:: PROBLEM STATEMENT ::
Copy only the lines from the one with "Añadir al carrito" through the end of the records, exactly as they stand. No pictures belong in the copy.

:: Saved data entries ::
•••••

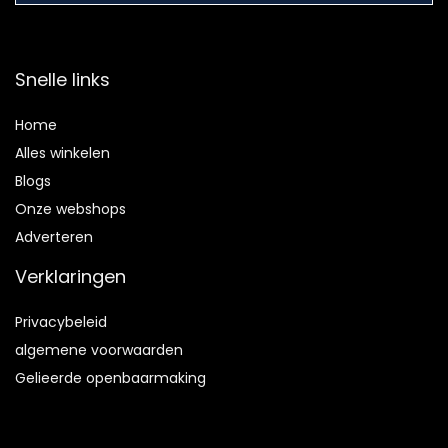
Snelle links
Home
Alles winkelen
Blogs
Onze webshops
Adverteren
Verklaringen
Privacybeleid
algemene voorwaarden
Gelieerde openbaarmaking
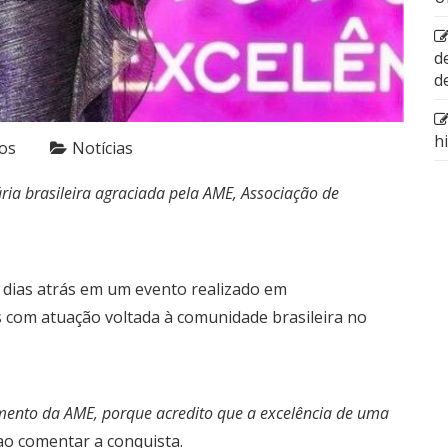
d
d
h
os
Notícias
ia brasileira agraciada pela AME, Associação de
a dias atrás em um evento realizado em
 com atuação voltada à comunidade brasileira no
imento da AME, porque acredito que a excelência de uma
 ao comentar a conquista.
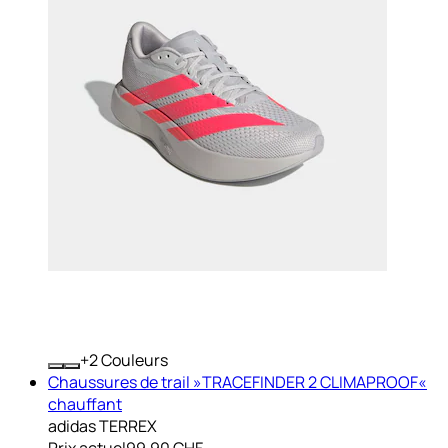
+
Couleurs
Chaussures de trail »TRACEFINDER 2 CLIMAPROOF«
chauffant
adidas TERREX
Prix actuel
99.90 CHF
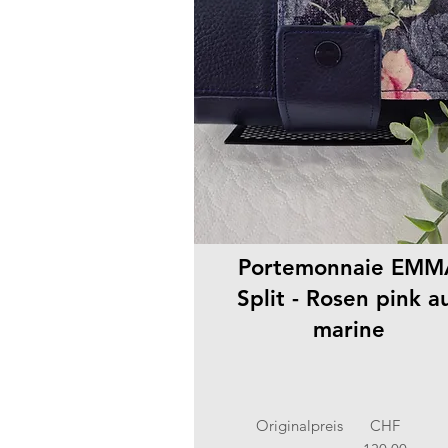
Portemonnaie EMM
Split - Rosen pink a
marine
Originalpreis
CHF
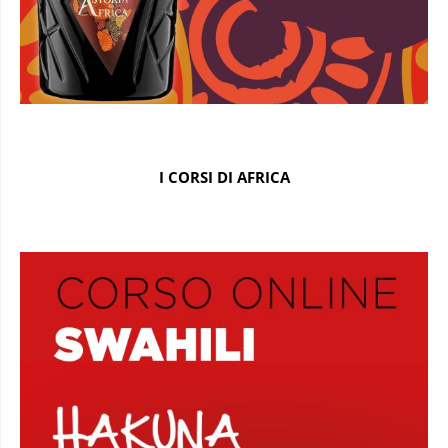
I CORSI DI AFRICA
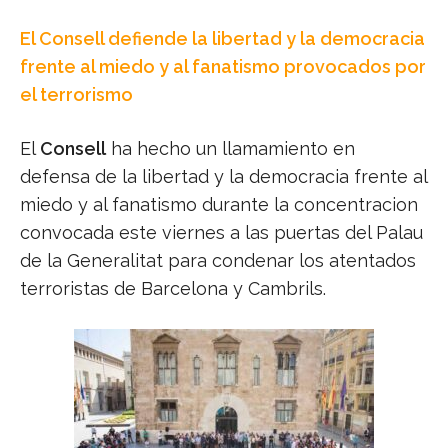
El Consell defiende la libertad y la democracia
frente al miedo y al fanatismo provocados por
el terrorismo
El
Consell
ha hecho un llamamiento en
defensa de la libertad y la democracia frente al
miedo y al fanatismo durante la concentracion
convocada este viernes a las puertas del Palau
de la Generalitat para condenar los atentados
terroristas de Barcelona y Cambrils.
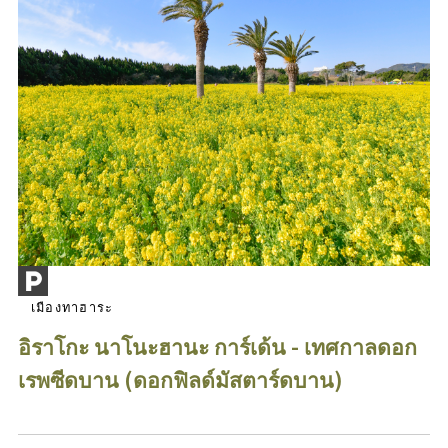
เมืองทาฮาระ
อิราโกะ นาโนะฮานะ การ์เด้น - เทศกาลดอก
เรพซีดบาน (ดอกฟิลด์มัสตาร์ดบาน)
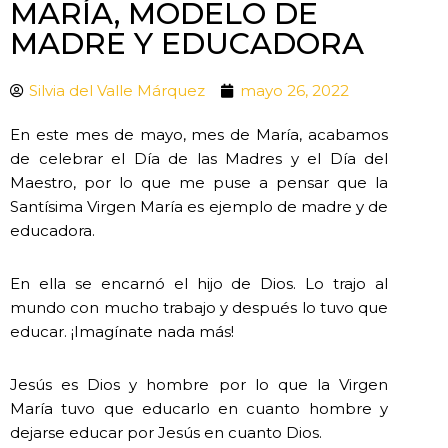
MARÍA, MODELO DE
MADRE Y EDUCADORA
Silvia del Valle Márquez
mayo 26, 2022
En este mes de mayo, mes de María, acabamos
de celebrar el Día de las Madres y el Día del
Maestro, por lo que me puse a pensar que la
Santísima Virgen María es ejemplo de madre y de
educadora.
En ella se encarnó el hijo de Dios. Lo trajo al
mundo con mucho trabajo y después lo tuvo que
educar. ¡Imagínate nada más!
Jesús es Dios y hombre por lo que la Virgen
María tuvo que educarlo en cuanto hombre y
dejarse educar por Jesús en cuanto Dios.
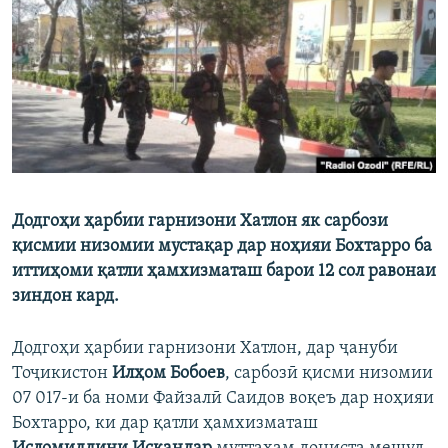
ГУЗОРИШҲОИ РАДИОӢ
Русский
ПАЙГИРӢ КУНЕД
Додгоҳи ҳарбии гарнизони Хатлон як сарбози
Ҳамаи сомонаҳои RFE/RL
қисмии низомии мустақар дар ноҳияи Бохтарро ба
иттиҳоми қатли ҳамхизматаш барои 12 сол равонаи
зиндон кард.
Додгоҳи ҳарбии гарнизони Хатлон, дар ҷануби
Тоҷикистон
Илҳом Бобоев
, сарбозӣ қисми низомии
07 017-и ба номи Файзалӣ Саидов воқеъ дар ноҳияи
Бохтарро, ки дар қатли ҳамхизматаш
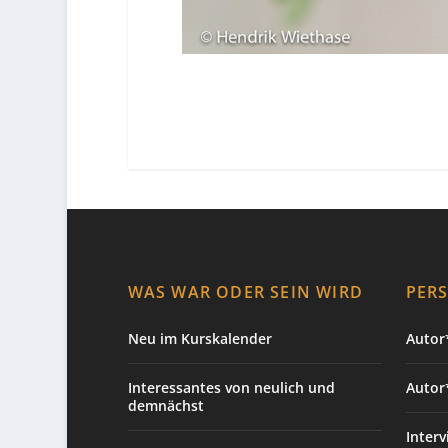
WAS WAR ODER SEIN WIRD
PER
Neu im Kurskalender
Autor*
Interessantes von neulich und
Autor
demnächst
Interv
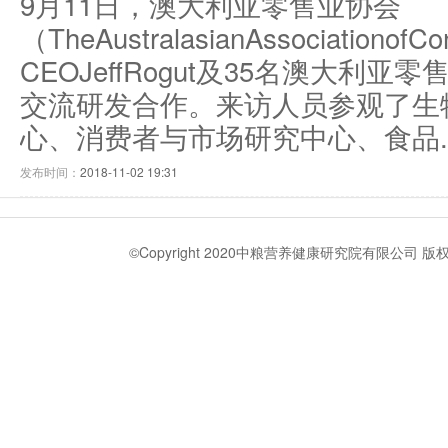
9月11日，澳大利亚零售业协会
（TheAustralasianAssociationofCo
CEOJeffRogut及35名澳大
交流研发合作。来访人员参观了生
心、消费者与市场研究中心、食品..
发布时间：
2018-11-02 19:31
©Copyright 2020中粮营养健康研究院有限公司 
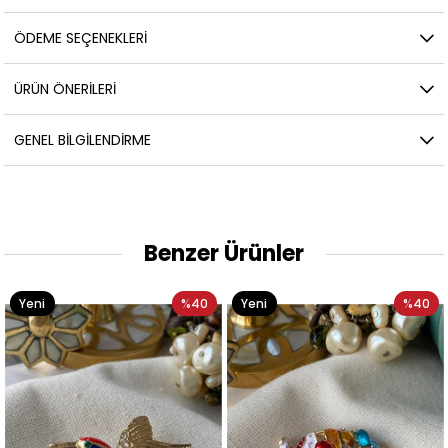
ÖDEME SEÇENEKLERI
ÜRÜN ÖNERILERI
GENEL BILGILENDIRME
Benzer Ürünler
Yeni
%40
Yeni
%40
Ürün
Ürün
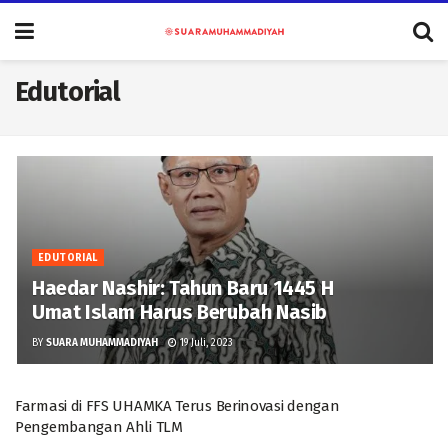
Edutorial
EDUTORIAL
Haedar Nashir: Tahun Baru 1445 H
Umat Islam Harus Berubah Nasib
BY
SUARA MUHAMMADIYAH
19 Juli, 2023
Farmasi di FFS UHAMKA Terus Berinovasi dengan
Pengembangan Ahli TLM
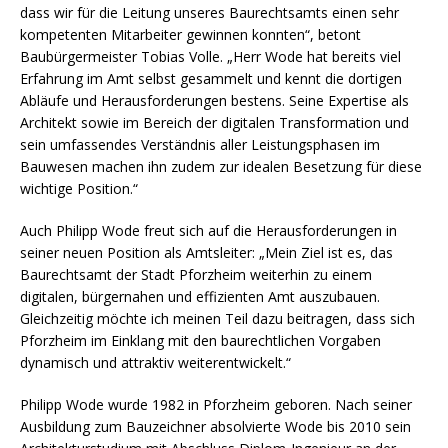
dass wir für die Leitung unseres Baurechtsamts einen sehr
kompetenten Mitarbeiter gewinnen konnten“, betont
Baubürgermeister Tobias Volle. „Herr Wode hat bereits viel
Erfahrung im Amt selbst gesammelt und kennt die dortigen
Abläufe und Herausforderungen bestens. Seine Expertise als
Architekt sowie im Bereich der digitalen Transformation und
sein umfassendes Verständnis aller Leistungsphasen im
Bauwesen machen ihn zudem zur idealen Besetzung für diese
wichtige Position.“
Auch Philipp Wode freut sich auf die Herausforderungen in
seiner neuen Position als Amtsleiter: „Mein Ziel ist es, das
Baurechtsamt der Stadt Pforzheim weiterhin zu einem
digitalen, bürgernahen und effizienten Amt auszubauen.
Gleichzeitig möchte ich meinen Teil dazu beitragen, dass sich
Pforzheim im Einklang mit den baurechtlichen Vorgaben
dynamisch und attraktiv weiterentwickelt.“
Philipp Wode wurde 1982 in Pforzheim geboren. Nach seiner
Ausbildung zum Bauzeichner absolvierte Wode bis 2010 sein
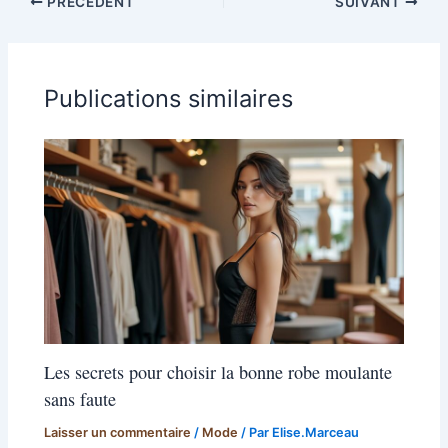
PRÉCÉDENT
SUIVANT
Publications similaires
Les secrets pour choisir la bonne robe moulante
sans faute
Laisser un commentaire
/
Mode
/ Par
Elise.Marceau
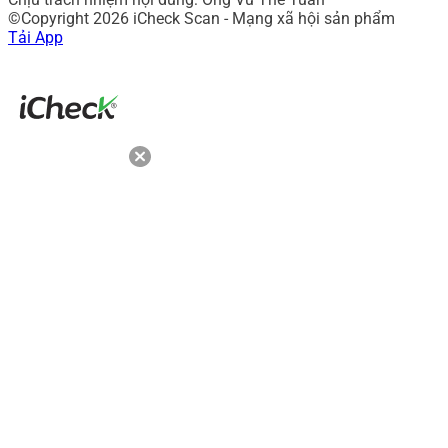
©Copyright 2026 iCheck Scan - Mạng xã hội sản phẩm
Tải App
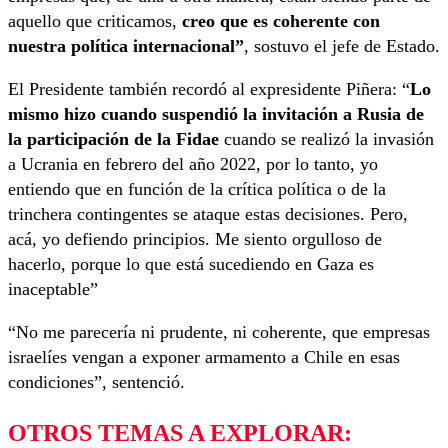
aquello que criticamos,
creo que es coherente con
nuestra política internacional”
, sostuvo el jefe de Estado.
El Presidente también recordó al expresidente Piñera: “
Lo
mismo hizo cuando suspendió la invitación a Rusia de
la participación de la Fidae
cuando se realizó la invasión
a Ucrania en febrero del año 2022, por lo tanto, yo
entiendo que en función de la crítica política o de la
trinchera contingentes se ataque estas decisiones. Pero,
acá, yo defiendo principios. Me siento orgulloso de
hacerlo, porque lo que está sucediendo en Gaza es
inaceptable”
“No me parecería ni prudente, ni coherente, que empresas
israelíes vengan a exponer armamento a Chile en esas
condiciones”, sentenció.
OTROS TEMAS A EXPLORAR:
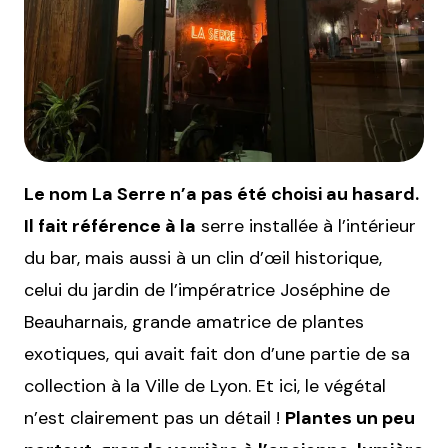
Le nom La Serre n’a pas été choisi au hasard.
Il fait référence à la
serre installée à l’intérieur
du bar, mais aussi à un clin d’œil historique,
celui du jardin de l’impératrice Joséphine de
Beauharnais, grande amatrice de plantes
exotiques, qui avait fait don d’une partie de sa
collection à la Ville de Lyon. Et ici, le végétal
n’est clairement pas un détail !
Plantes un peu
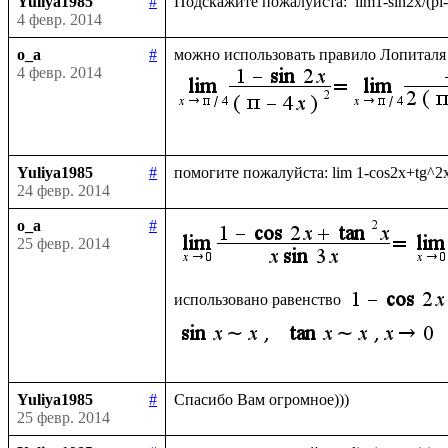
Yuliya1985
#
4 февр. 2014
o_a
#
можно использовать правило Лопиталя 
4 февр. 2014
Yuliya1985
#
24 февр. 2014
o_a
#
25 февр. 2014
использовано равенство 
Yuliya1985
#
25 февр. 2014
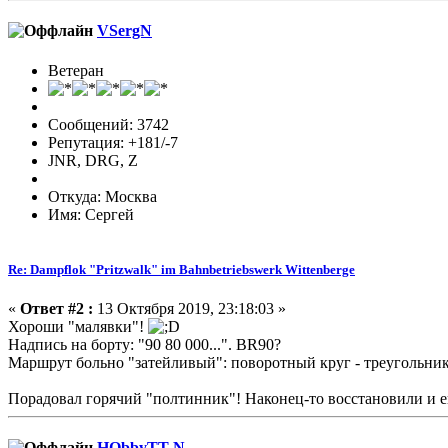
VSergN
Ветеран
Сообщений: 3742
Репутация: +181/-7
JNR, DRG, Z
Откуда: Москва
Имя: Сергей
Re: Dampflok "Pritzwalk" im Bahnbetriebswerk Wittenberge
«
Ответ #2 :
13 Октября 2019, 23:18:03 »
Хороши "малявки"!
Надпись на борту: "90 80 000...". BR90?
Маршрут больно "затейливый": поворотный круг - треугольник(
Порадовал горячий "полтинник"! Наконец-то восстановили и его
HObbyTT-N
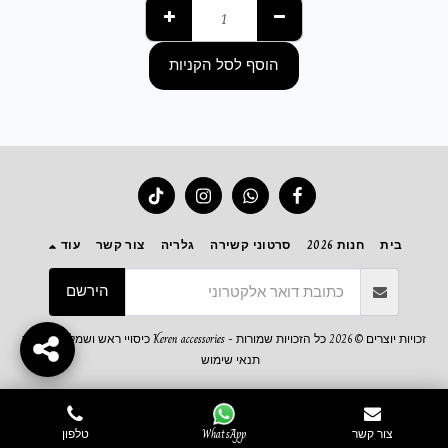
הוסף לסל הקניות
בית
חנות 2026
סרטוני קשירה
גלריה
צור קשר
עוד
הירשם
זכויות יוצרים © 2026 כל הזכויות שמורות -
Keren accessories כיסויי ראש ושמלות צנועות
תנאי שימוש
צור קשר
WhatsApp
טלפון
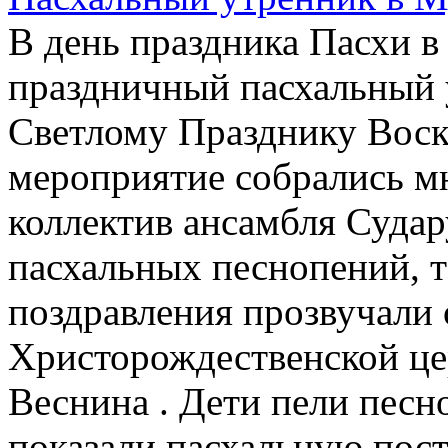
В день праздника Пасхи 
праздничный пасхальный
Светлому Празднику Воск
мероприятие собрались м
коллектив ансамбля Суда
пасхальных песнопений, т
поздравления прозвучали 
Христорождественской це
Веснина . Дети пели песн
показали пасхальную пост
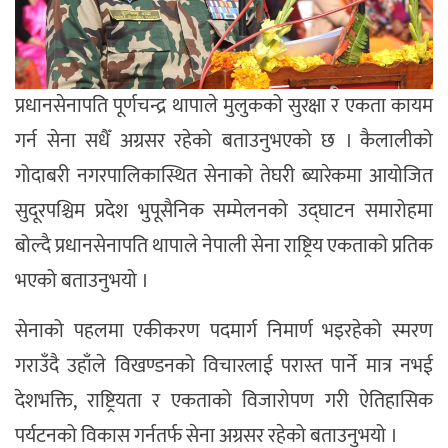
प्रधानसेनापति पूर्णचन्द्र थापाले मुलुकको सुरक्षा र एकता कायम
गर्न सेना सधैँ अग्रसर रहेको बताउनुभएको छ । कैलालीको
गोदाबरी नगरपालिकास्थित सेनाको तेघरी ब्यारेकमा आयोजित
सुदूरपश्चिम प्रदेश भुपूसैनिक सम्मेलनको उद्घाटन समारोहमा
बोल्दै प्रधानसेनापति थापाले नेपाली सेना राष्ट्रिय एकताको प्रतिक
भएको बताउनुभयो ।
सेनाको पहलमा एकीकरण पदमार्ग निमार्ण भइरहेको स्मरण
गराउँदै उहाँले विखण्डनको विचारलाई परास्त पार्ने मात्र नभई
देशभक्ति, राष्ट्रियता र एकताको विजारोपण गरी ऐतिहासिक
पर्यटनको विकास गर्नतर्फ सेना अग्रसर रहेको बताउनुभयो ।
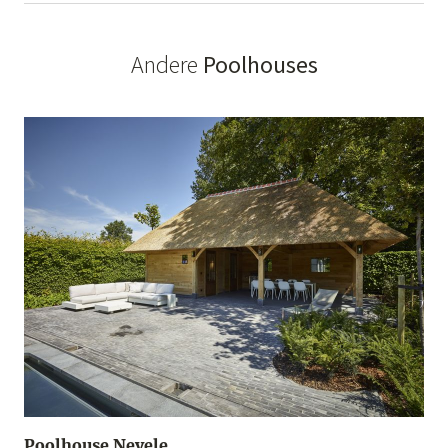
Andere
Poolhouses
Poolhouse Nevele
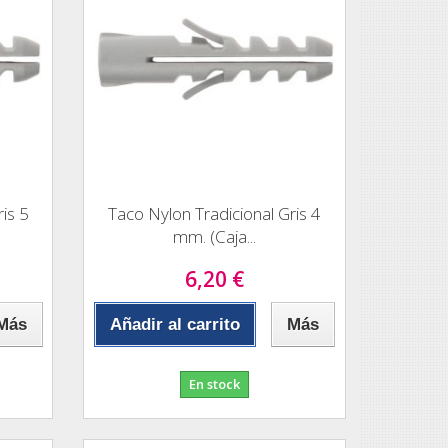
is 5
Taco Nylon Tradicional Gris 4
mm. (Caja...
6,20 €
Más
Añadir al carrito
Más
En stock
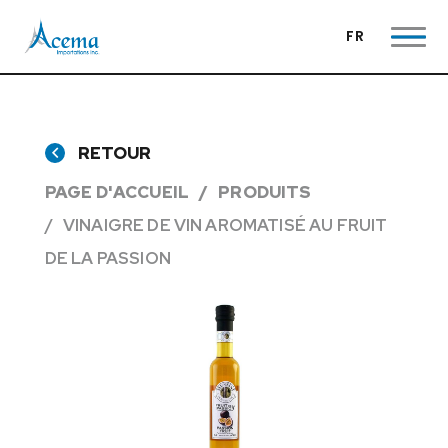
FR
RETOUR
PAGE D'ACCUEIL
PRODUITS
VINAIGRE DE VIN AROMATISÉ AU FRUIT
DE LA PASSION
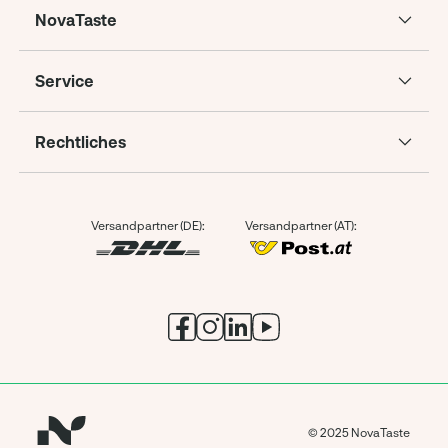
NovaTaste
Service
Rechtliches
Versandpartner (DE):
Versandpartner (AT):
© 2025 NovaTaste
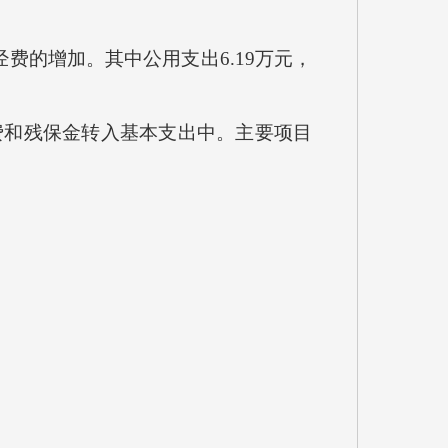
经费的增加。其中公用支出6.19万元，
利费和残保金转入基本支出中。主要项目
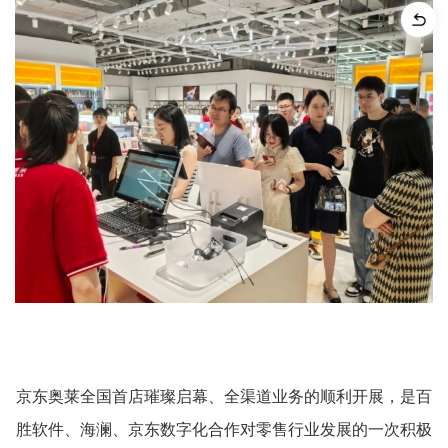
京东奥莱全国首店璀璨启幕、全渠道业务的顺利开展，是百
胜软件、海澜、京东数字化合作对零售行业发展的一次积极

•••••

:: ANSWER TO THE PROBLEM ::
Añadir al carrito
Más
En stock
FR
RETOUR
PAGE D'ACCUEIL
PRODUITS
VINAIGRE DE VIN AROMATISÉ AU FRUIT
DE LA PASSION
NovaTaste
Service
Rechtliches
Versandpartner (DE):
Versandpartner (AT):
© 2025 NovaTaste
经费的增加。其中公用支出6.19万元，
利费和残保金转入基本支出中。主要项目
京东奥莱全国首店璀璨启幕、全渠道业务的顺利开展，是百
胜软件、海澜、京东数字化合作对零售行业发展的一次积极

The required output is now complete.